Principal Yusuf Abdullah then emphasized that believing the words to that song are critical in the continuing mission of the school, and introduced students to successful community members that look like them and must face and overcome obstacles that stand in their way. Abdullah noted, as did nearly every other speaker, that the biggest obstacle to a student’s success might be the very face that stares back at them in a mirror. In order to defy the odds that seemed stacked against them, students must first believe in themselves and then ‘not believe those who tell you what you cannot do.’ “In the struggle for your success,” he said, “You don’t have to reinvent the wheel. You can stand on the shoulders of those who have gone before you.”
Xang Vang, Henry Hmong Family Liaison for the 326 Hmong students (29 percent of total enrollment), urged the students to ask questions of the 37 volunteer professionals who were available for small group discussions after presentations from guest speakers.
Speakers included: Superintendent Ed Graff; Principal Yusuf Abdullah; Minneapolis City Council Member Blong Yang; Wa Houa Khang, President of the Hmong American Mutual Assistance Association; Lee Pao Xiong, founding Director of the Center for Hmong Studies at Concordia University; and Mai Feng Moua, founder of Hmong literary arts journal the , editor of anthology Bamboo Among the Oaks, and author of The Bride Price: A Hmong Wedding Story.
City Council Member Blong Yang noted that the Hmong have evolved in their understanding of leadership since their migration to America. “We believed that General Vang Pao was an irreplaceable leader. Our elders believed that leaders arise from a privileged class that grooms leaders and ensures their necessary education.” He stressed that any student in the audience could take a leadership role by focusing on three areas of personal growth: writing well, thinking critically and speaking well in public.
Mai Neng Moua named each obstacle that she had to overcome on route to her success as a writer and editor: being a woman in the Hmong culture, not having a father, experiencing kidney disease in college, and not listening to naysayers who were often friends and family.

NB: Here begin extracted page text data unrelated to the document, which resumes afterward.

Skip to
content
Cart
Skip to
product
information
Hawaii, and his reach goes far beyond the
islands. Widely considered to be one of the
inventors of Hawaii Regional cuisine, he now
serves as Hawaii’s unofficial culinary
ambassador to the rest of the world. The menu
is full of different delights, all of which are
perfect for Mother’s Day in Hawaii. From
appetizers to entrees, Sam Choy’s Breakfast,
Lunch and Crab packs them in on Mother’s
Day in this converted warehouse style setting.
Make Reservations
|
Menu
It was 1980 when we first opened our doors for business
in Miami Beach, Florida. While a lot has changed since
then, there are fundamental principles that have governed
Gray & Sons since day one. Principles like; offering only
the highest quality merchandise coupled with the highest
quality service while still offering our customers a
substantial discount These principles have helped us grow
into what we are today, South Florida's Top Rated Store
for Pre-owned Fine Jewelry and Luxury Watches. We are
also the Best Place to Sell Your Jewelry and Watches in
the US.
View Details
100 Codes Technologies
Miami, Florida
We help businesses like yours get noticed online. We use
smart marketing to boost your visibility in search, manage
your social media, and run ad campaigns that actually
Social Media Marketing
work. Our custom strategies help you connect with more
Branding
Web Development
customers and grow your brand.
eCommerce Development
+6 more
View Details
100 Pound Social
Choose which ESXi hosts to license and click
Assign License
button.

Her advice? “Start with the end in mind: where you want to live, what you want to do and with who, what you need to do to get there, and what school is required. Dream in color and with specifics.” This focus allowed no possibility of failure as an option. “Nothing would keep me from graduating!” Each person at the Success That Looks Like Me event received a copy of her memoir The Bride Price: A Hmong Wedding Story.

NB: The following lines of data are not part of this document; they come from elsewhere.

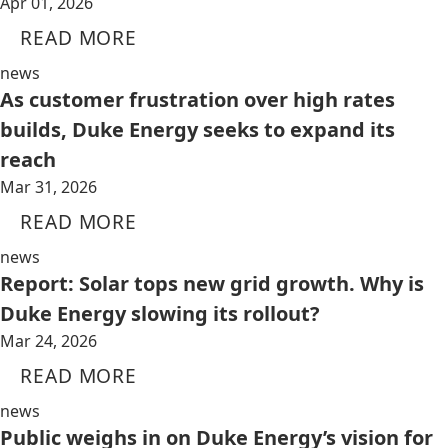
Apr 01, 2026
READ MORE
news
As customer frustration over high rates
builds, Duke Energy seeks to expand its
reach
Mar 31, 2026
READ MORE
news
Report: Solar tops new grid growth. Why is
Duke Energy slowing its rollout?
Mar 24, 2026
READ MORE
news
Public weighs in on Duke Energy’s vision for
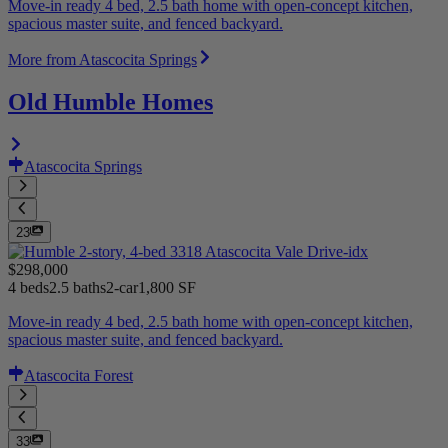
Move-in ready 4 bed, 2.5 bath home with open-concept kitchen,
spacious master suite, and fenced backyard.
More from Atascocita Springs
Old Humble Homes
Atascocita Springs
23
$298,000
4 beds
2.5 baths
2-car
1,800 SF
Move-in ready 4 bed, 2.5 bath home with open-concept kitchen,
spacious master suite, and fenced backyard.
Atascocita Forest
33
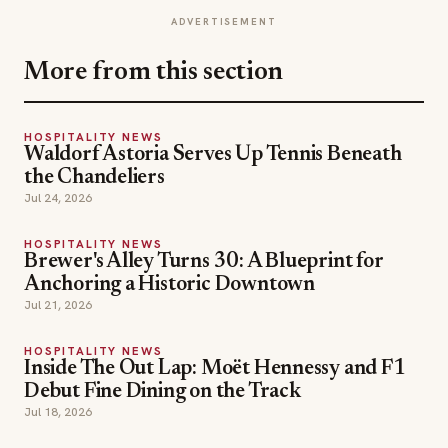
ADVERTISEMENT
More from this section
HOSPITALITY NEWS
Waldorf Astoria Serves Up Tennis Beneath
the Chandeliers
Jul 24, 2026
HOSPITALITY NEWS
Brewer's Alley Turns 30: A Blueprint for
Anchoring a Historic Downtown
Jul 21, 2026
HOSPITALITY NEWS
Inside The Out Lap: Moët Hennessy and F1
Debut Fine Dining on the Track
Jul 18, 2026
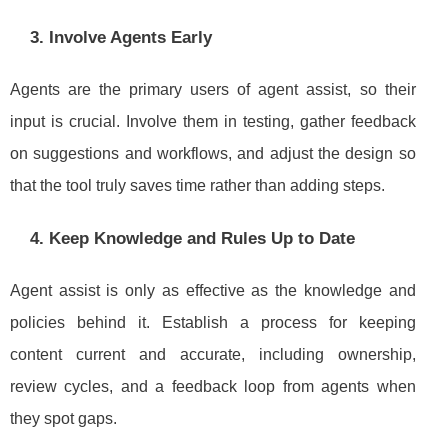
3. Involve Agents Early
Agents are the primary users of agent assist, so their
input is crucial. Involve them in testing, gather feedback
on suggestions and workflows, and adjust the design so
that the tool truly saves time rather than adding steps.
4. Keep Knowledge and Rules Up to Date
Agent assist is only as effective as the knowledge and
policies behind it. Establish a process for keeping
content current and accurate, including ownership,
review cycles, and a feedback loop from agents when
they spot gaps.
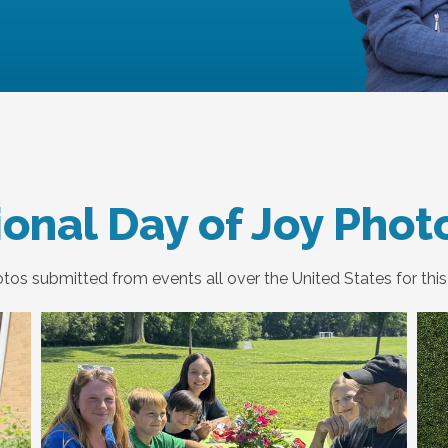
onal Day of Joy Phot
os submitted from events all over the United States for this 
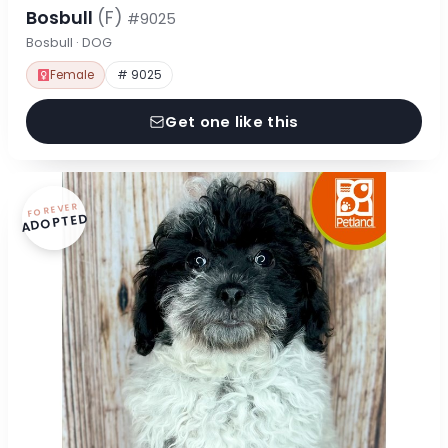
Bosbull
(F)
#9025
Bosbull · DOG
Female
# 9025
Get one like this
FOREVER
ADOPTED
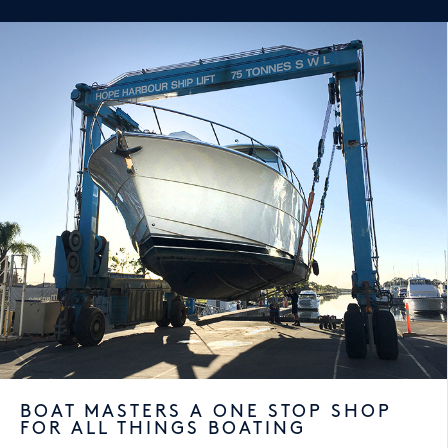
BOAT MASTERS A ONE STOP SHOP
FOR ALL THINGS BOATING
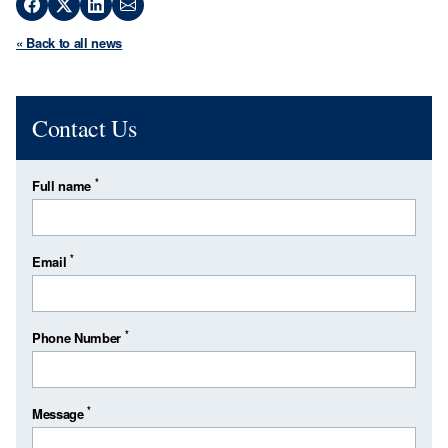
« Back to all news
Contact Us
*
Full name
*
Email
*
Phone Number
*
Message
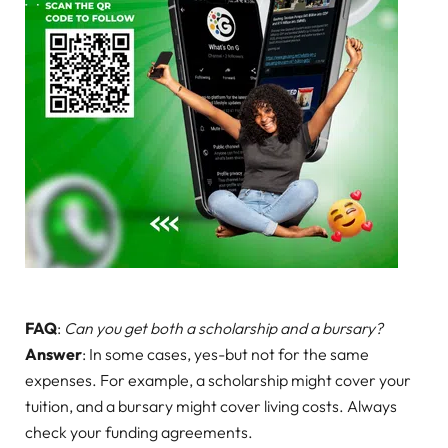
FAQ
:
Can you get both a scholarship and a bursary?
Answer
: In some cases, yes-but not for the same
expenses. For example, a scholarship might cover your
tuition, and a bursary might cover living costs. Always
check your funding agreements.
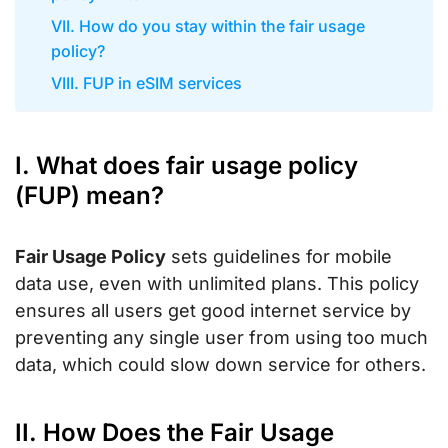
VII. How do you stay within the fair usage
policy?
VIII. FUP in eSIM services
I. What does fair usage policy
(FUP) mean?
Fair Usage Policy
sets guidelines for mobile
data use, even with unlimited plans. This policy
ensures all users get good internet service by
preventing any single user from using too much
data, which could slow down service for others.
II. How Does the Fair Usage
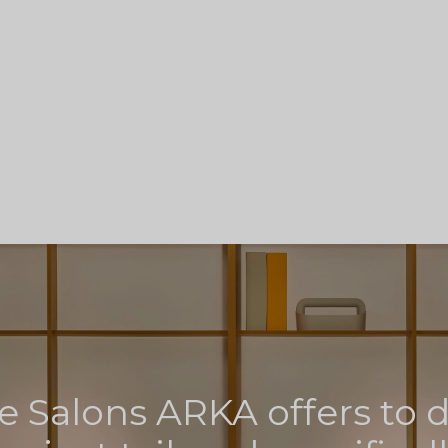
e Salons ARKA offers to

Vang Lo, a school counselor and one of five Hmong staff at Henry, hoped that the four-hour seminar would inspire students to think bigger and see themselves succeeding in the future.
At least one student, Sinbad Xiong, an aspiring filmmaker, declared the day a success. “It was helpful for me to see such a wide variety of job opportunities, including computer science which is so important in making films today.”